The practical consequences:
- Token efficiency: Once a case is verified, re-querying it costs zero LLM tokens. At scale, this is significant. If 80% of queries are repeat cases (common in dental billing where the same procedure codes appear constantly), 80% of queries never touch an LLM.
- Zero hallucination on known cases: The determination is retrieved, not generated. There is no probability distribution over outputs — the answer is the stored, human-verified answer.
- Compounding advantage: Every human-approved determination expands the exact-match library. The system gets more deterministic over time, not less. The LLM is invoked less frequently as the library grows.

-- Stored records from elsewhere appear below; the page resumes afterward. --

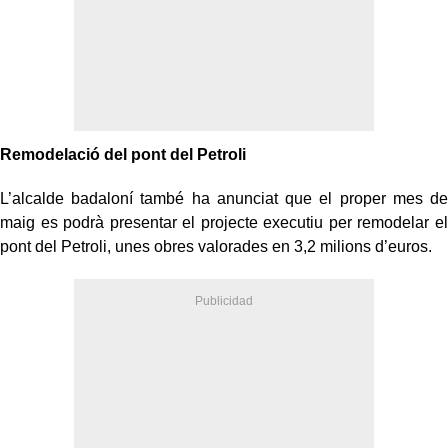
Remodelació del pont del Petroli
L’alcalde badaloní també ha anunciat que el proper mes de
maig es podrà presentar el projecte executiu per remodelar el
pont del Petroli, unes obres valorades en 3,2 milions d’euros.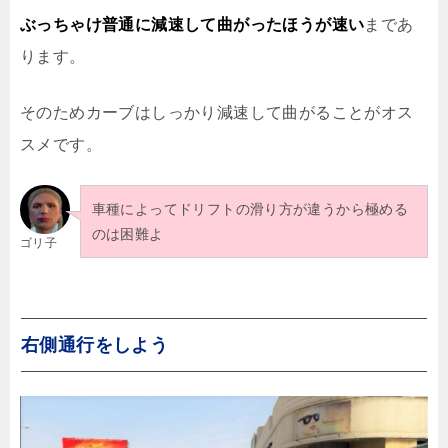
ぶっちゃけ普通に減速して曲がったほうが速い
まであ
ります。
そのためカーブはしっかり減速して曲がることがオス
スメです。
車種によってドリフトの滑り方が違うから極める
のは困難よ
ゴリ子
右側通行をしよう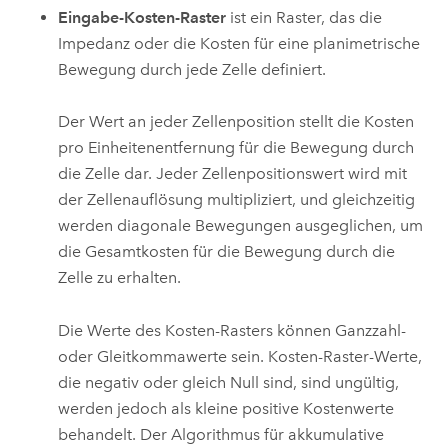
Eingabe-Kosten-Raster
ist ein Raster, das die
Impedanz oder die Kosten für eine planimetrische
Bewegung durch jede Zelle definiert.
Der Wert an jeder Zellenposition stellt die Kosten
pro Einheitenentfernung für die Bewegung durch
die Zelle dar. Jeder Zellenpositionswert wird mit
der Zellenauflösung multipliziert, und gleichzeitig
werden diagonale Bewegungen ausgeglichen, um
die Gesamtkosten für die Bewegung durch die
Zelle zu erhalten.
Die Werte des Kosten-Rasters können Ganzzahl-
oder Gleitkommawerte sein. Kosten-Raster-Werte,
die negativ oder gleich Null sind, sind ungültig,
werden jedoch als kleine positive Kostenwerte
behandelt. Der Algorithmus für akkumulative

The demo makes this visible. Approve a hybrid-RAG result and it gets added to your session library. Re-run the same query and it routes to exact match — 100.0% similarity, LLM bypassed. You're watching the compounding happen in real time.
The Determinism Principle
The most important design decision wasn't architectural — it was philosophical.
Healthcare billing has near-zero tolerance for probabilistic outputs. A wrong eligibility determination means a denied claim, a delay in payment, and a patient who gets an unexpected bill. The goal isn't to use AI everywhere; it's to use AI only where it genuinely adds value.
So I designed the system to converge toward determinism over time. Every time a human billing specialist confirmed a determination was correct, that case was promoted to a hard-coded answer. The system's reliance on live LLM inference shrank with every cycle. Eventually, most queries were handled by exact match — no model call at all.
The interactive demo lets you see this principle in action. Approve a hybrid-RAG result and it gets added to the case library. Re-run the same query: it now hits exact match.
Production Results
- 95%+ accuracy within 2 days of initial deployment
- Near 100% accuracy after the first few human review cycles
- The system ran live as part of customer agents' daily eligibility verification workflows
Design Decisions
Why RAG over fine-tuning?
Interpretability. A fine-tuned model gives you an answer with no citation. A RAG determination tells you exactly which cases influenced the result and what their similarity scores were. When a determination is wrong, you can trace why — and fix it by adding a correctly-verified case to the library, not by retraining a model.
Fine-tuning also requires substantial labeled data upfront and retraining cycles whenever coverage rules change. RAG lets you add new cases continuously without touching the model.
Why not a rules engine?
Payer coverage language is too inconsistent for deterministic rules to generalize. You'd need thousands of payer-specific rules, maintained manually. RAG handles the variation through similarity — the model learns from analogous cases rather than explicit rules.
Low temperature
GPT calls use temperature 0.1. Eligibility determinations need clinical consistency, not creative interpretation.
Tech Stack
- Python — core inference pipeline
- OpenAI text-embedding-3-small — query and case embeddings
- pgvector on AWS RDS — cosine similarity search at production scale
- GPT-3.5 (now GPT-4o in demo) — structured JSON determination generation
- SharePoint API — importing new verified cases from the human review workflow
The Demo
The demo at /projects/dental-eligibility uses 18 synthetic cases covering the full range of scenarios: exact matches, novel cases with ambiguous payer language, age restrictions, frequency limit triggers, annual maximum exhaustion, and low-confidence cases that route to human review.
It's not connected to real PHI. It's a clean rebuild designed to show how the system works, not to process real patient data.